Question

Ethylamine diethylamine cannot be differentiated by
A) Hinsberg test
B) Carbylamine Test
C) Iodoform test
D) Both (A) & (B)

Answer 1

Hint: Ethylamine and diethylamine both of them are amines containing ethyl groups. Ethylamine has one ethyl group and Diethylamine has two ethyl groups. That’s why ethylamine is primary amine & Diethylamine is secondary amine. Out of given reagents, identify the reagent who reacts with primary and secondary amine in the same way.

Complete answer:
To determine by which test we cannot differentiate between Ethylamine & diethylamine. First of all, we should know about the molecular formula of Ethylamine & diethylamine.
\[
  Ethyla\min e \to C{H_3} - C{H_2} - N{H_2} \\
  Diethyla\min e \to C{H_3} - C{H_2} - NH - C{H_2} - C{H_3} \\
 \]
In ethylamine nitrogen atom is directly bonded with only one carbon atom, hence it is primary amine, In the case of diethylamine nitrogen atom is bonded with two carbon atoms, hence it is secondary amine.
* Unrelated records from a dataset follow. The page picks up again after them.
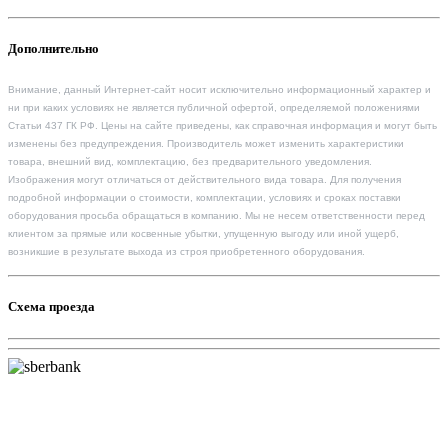
Дополнительно
Внимание, данный Интернет-сайт носит исключительно информационный характер и
ни при каких условиях не является публичной офертой, определяемой положениями
Статьи 437 ГК РФ. Цены на сайте приведены, как справочная информация и могут быть
изменены без предупреждения. Производитель может изменить характеристики
товара, внешний вид, комплектацию, без предварительного уведомления.
Изображения могут отличаться от действительного вида товара. Для получения
подробной информации о стоимости, комплектации, условиях и сроках поставки
оборудования просьба обращаться в компанию. Мы не несем ответственности перед
клиентом за прямые или косвенные убытки, упущенную выгоду или иной ущерб,
возникшие в результате выхода из строя приобретенного оборудования.
Схема проезда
In carbylamine reaction: Primary amine (aliphatic as well as aromatic) react with chloroform on heating in the presence of ethanolic solution of KOH to form isocyanides.
\[R - N{H_2} + CHCL + 3KOH\underrightarrow \vartriangle R - N\underline{\underline \to } C + 3KCL + 3{H_2}O\]
This reaction is not given by secondary amine.
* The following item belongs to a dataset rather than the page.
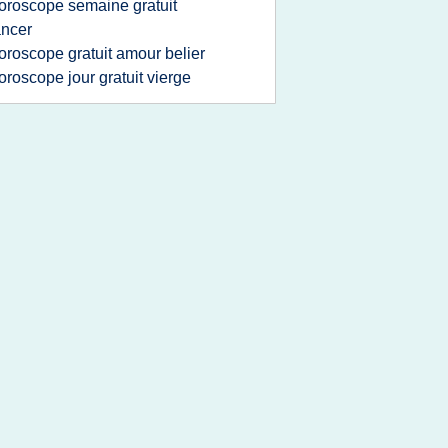
oroscope semaine gratuit
ncer
oroscope gratuit amour belier
oroscope jour gratuit vierge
Thus, we can use carbylamine to differentiate between ethylamine and diethylamine. If the sample reacts with carbylamine to form isocyanide, then the sample is ethyl amine. But if the sample does not form isocyanate with carbylamine, then the sample is diethylamine.

In Hinsberg’s Test:
When Ethylamine is shaken with benzene sulfonyl chloride and aqueous KOH solution, it gives a clear solution.
\[
  {C_6}{H_5}S{O_2}CL + C{H_3}C{H_2}N{H_2} \to {C_6}{H_5}S{O_2}NHC{H_2}C{H_3} \\
  \dfrac{{KOH}}{{ - {H_2}O}}\left[ {{C_6}{H_5}S{O_2} - N - C{H_2}C{H_3}} \right]K + {H_2}O \\
 \]
Potassium Salt (Clear Solution)

Because Diethylamine is \[{2^o}\] amine, on similar treatment forms an insoluble substance.
\[{C_6}{H_5}S{O_2}CL + {C_2}{H_3}NH{C_2}{H_5} \to {C_6}{H_5}S{O_2}N{({c_2}{H_5})_2} + HCL\]
(\[N,N - \] Diethyl benzenesulfonamide) Insoluble in \[KOH\]

If we add wer sample to benzene sulfonyl chloride, and then add potassium hydroxide solution, and if a clear solution is obtained, then wer sample is ethylamine.If we add wer sample to benzene sulfonyl chloride, and then add potassium hydroxide solution, and if an insoluble substance is obtained, then wer sample is diethylamine.

So, we can say both ethylamine & diethylamine can be differentiated by carbylamine Hinsberg's test.
In Iodoform test the mechanism involves the addition of amine to iodo carbene, no alpha hydrogen should be present to the amine group, and otherwise amine formation takes place. But ethylamine & diethylamine both have alpha hydrogen. Thus, both will give negative iodoform tests.

Hence, the correct answer is option (C).

Note: Students may confuse identifying alpha hydrogen in case of amines. In amines the hydrogen of the carbon which is directly attacked by the nitrogen are alpha hydrogen, Hydrogen attached to nitrogen are not alpha hydrogen.